In the 2014 World Cup of championship soccer (below), this week the U.S. beat the odds-makers and won against favored Ghana while Spain disappointed the odds-makers when it lost to underdog Chile.
Nonetheless, The Ear is no jock.
But he knows a lot of people here and around the world will spend this weekend watching the competition.
So he got to wondering.
What would be good classical music to post in honor of the World Cup soccer championships that are taking place in Rio de Janeiro and many other stadiums (below) throughout Brazil between June 12 and July 13?
And then last Saturday I went to the Cello Choir concert (below), a free concert given by the “the National Summer Cello Institute at the University of Wisconsin-Madison School of Music, and BAM!!! there was the answer.
Here is a link to the positive review I did of the concert:
It was there that I heard two totally absorbing works by the 20th-century Brazilian composer, Heitor Villa-Lobos.
Villa-Lobos (below) was a very prolific composer, writing over 2,000 works in his lifetime (1887-1959). Given such productivity it is not surprising that some works seems second-rate. What is more amazing is how many seem so memorable and so first-rate.
Boy, did that man ever have a sense of melodic line, of poignant harmonies, of contagious and fiery Latin African rhythms.

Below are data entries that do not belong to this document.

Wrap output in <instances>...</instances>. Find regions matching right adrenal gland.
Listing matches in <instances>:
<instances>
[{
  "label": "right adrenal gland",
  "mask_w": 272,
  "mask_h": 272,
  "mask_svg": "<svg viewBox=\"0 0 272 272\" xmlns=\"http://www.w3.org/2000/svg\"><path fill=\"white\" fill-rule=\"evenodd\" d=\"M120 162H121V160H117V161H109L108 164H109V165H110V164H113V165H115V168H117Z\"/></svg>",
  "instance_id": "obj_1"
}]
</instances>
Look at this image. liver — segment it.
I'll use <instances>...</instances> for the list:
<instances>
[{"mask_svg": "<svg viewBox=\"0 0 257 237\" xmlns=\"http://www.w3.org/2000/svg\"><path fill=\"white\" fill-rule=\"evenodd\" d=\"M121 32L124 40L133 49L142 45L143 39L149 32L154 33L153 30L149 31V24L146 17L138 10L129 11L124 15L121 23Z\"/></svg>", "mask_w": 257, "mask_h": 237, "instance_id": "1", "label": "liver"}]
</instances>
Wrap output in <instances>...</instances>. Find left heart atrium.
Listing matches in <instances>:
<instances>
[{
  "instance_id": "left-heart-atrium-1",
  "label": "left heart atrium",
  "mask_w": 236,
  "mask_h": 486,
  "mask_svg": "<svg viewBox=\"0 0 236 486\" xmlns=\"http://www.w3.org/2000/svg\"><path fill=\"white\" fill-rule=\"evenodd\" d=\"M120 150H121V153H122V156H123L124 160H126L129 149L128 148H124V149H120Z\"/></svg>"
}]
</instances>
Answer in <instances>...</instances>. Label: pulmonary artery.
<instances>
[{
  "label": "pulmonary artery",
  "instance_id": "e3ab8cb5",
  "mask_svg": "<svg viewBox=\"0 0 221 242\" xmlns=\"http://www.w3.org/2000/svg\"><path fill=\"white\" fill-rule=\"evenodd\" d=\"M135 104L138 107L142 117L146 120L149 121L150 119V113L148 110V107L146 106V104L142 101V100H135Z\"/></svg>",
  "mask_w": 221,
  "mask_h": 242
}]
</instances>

His music seems as robust and straightforward as the portraits that show the beefy composer chomping away on big cigars.
The Ear suspects that Villa-Lobos would have been a lot of fun to know and pal around with. He seems as outsized and rich in natural resources as his native country.
And so does his body of work.
So why isn’t Villa-Lobos better known and more often performed outside his native country? I can’t think of the last time a work of his was performed by the Madison Symphony Orchestra, by the Wisconsin Chamber Orchestra or by pianists and chamber music groups at the University of Wisconsin-Madison School of Music. Maybe some readers can.

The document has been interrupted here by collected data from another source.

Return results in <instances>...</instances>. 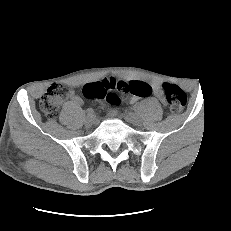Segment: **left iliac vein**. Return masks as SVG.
<instances>
[{
	"instance_id": "1",
	"label": "left iliac vein",
	"mask_w": 231,
	"mask_h": 231,
	"mask_svg": "<svg viewBox=\"0 0 231 231\" xmlns=\"http://www.w3.org/2000/svg\"><path fill=\"white\" fill-rule=\"evenodd\" d=\"M127 121H129L131 124L138 126L141 124V118L134 113H130L126 116Z\"/></svg>"
}]
</instances>
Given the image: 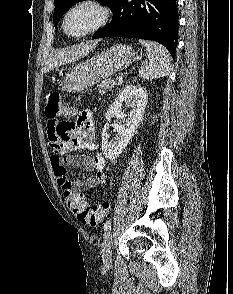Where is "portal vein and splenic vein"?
<instances>
[{
  "instance_id": "portal-vein-and-splenic-vein-1",
  "label": "portal vein and splenic vein",
  "mask_w": 233,
  "mask_h": 294,
  "mask_svg": "<svg viewBox=\"0 0 233 294\" xmlns=\"http://www.w3.org/2000/svg\"><path fill=\"white\" fill-rule=\"evenodd\" d=\"M116 80H117V81H122V80H123V77H122V76H118V77L116 78Z\"/></svg>"
}]
</instances>
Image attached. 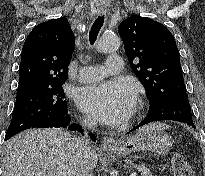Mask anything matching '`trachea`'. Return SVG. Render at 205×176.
Returning <instances> with one entry per match:
<instances>
[{
	"mask_svg": "<svg viewBox=\"0 0 205 176\" xmlns=\"http://www.w3.org/2000/svg\"><path fill=\"white\" fill-rule=\"evenodd\" d=\"M103 23H104V15L99 16L94 21V23L91 27L90 33H89V41L91 44L95 43L97 36H98V33L103 26Z\"/></svg>",
	"mask_w": 205,
	"mask_h": 176,
	"instance_id": "3493384b",
	"label": "trachea"
}]
</instances>
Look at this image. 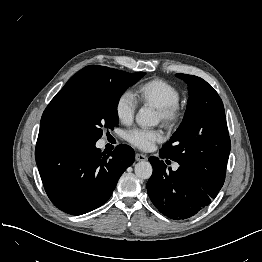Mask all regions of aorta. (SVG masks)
Segmentation results:
<instances>
[{
	"instance_id": "aorta-1",
	"label": "aorta",
	"mask_w": 262,
	"mask_h": 262,
	"mask_svg": "<svg viewBox=\"0 0 262 262\" xmlns=\"http://www.w3.org/2000/svg\"><path fill=\"white\" fill-rule=\"evenodd\" d=\"M135 119L138 125L144 127L155 126L158 123L155 111L150 108H141L137 112ZM152 172V166L147 161H141L135 165V174L140 179H149Z\"/></svg>"
}]
</instances>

And Villa-Lobos used his native land to inform his work and the effect can be enthralling and even magical. He is a sure remedy to Eurocentric programming, and especially with a growing Hispanic population. (I know: Portuguese, not Spanish, is the colonial culture and language of Brazil. But still.)

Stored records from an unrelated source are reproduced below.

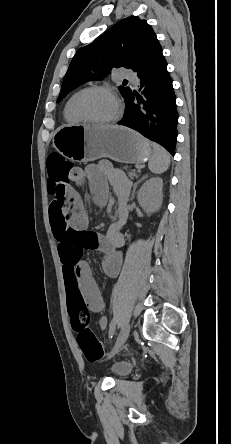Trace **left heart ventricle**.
<instances>
[{
	"mask_svg": "<svg viewBox=\"0 0 231 444\" xmlns=\"http://www.w3.org/2000/svg\"><path fill=\"white\" fill-rule=\"evenodd\" d=\"M83 112L93 120H106L116 113V103L107 93L93 91L82 101Z\"/></svg>",
	"mask_w": 231,
	"mask_h": 444,
	"instance_id": "left-heart-ventricle-1",
	"label": "left heart ventricle"
}]
</instances>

Anyway, there I was, sitting in Mills Hall and listening to two outstanding works performed by the choir of 16 cellos and one soprano in works designed to “Brazilian-ize” Johann Sebastian Bach and update his Baroque musical style -– which I think they succeed in doing. Bach goes ethnic!
The first work was the famous Bachianas Brasileiras No. 5 –- with its soaring aria-like Cantilena that has been recorded by great singers from folksinger Joan Baez (below top) to opera divas such as Victoria de Los Angeles, Anna Moffo (below bottom), Kiri Te Kanawa, Kathleen Battle and Barbara Hendricks.
The performance that I heard live featured the UW-Madison soprano Anna Whiteway, who was absolutely exquisite. She had fabulous pitch, big volume, smooth vibrato, great diction and lovely tone. She was superb, and the cellists and conductor thought so too.
Then there was the less famous Bachianas Brasileiras No. 1, which included a gorgeous second movement and fabulous fugal finale.
So below is a sample from YouTube, where you can find quite a lot of quality performances of music by Villa-Lobos.
And I think that during the month-long World Cup play in Brazil, we can’t do better than to listen to other samples of beautiful music by this prolific composer who seems to The Ear way, way underplayed and under-appreciated.
Personally, these days The Ear is checking out the Bachianas Brasileiras, the Choros and the chamber music, especially the cello sonatas and the string quartets.
But there is also much more in the way of piano music, guitar music and vocal music.
So from now to the end of the World Cup, I will periodically offer examples of music by Villa-Lobos.
And what do you think of Villa-Lobos?
Do you have a favorite piece that others should listen to?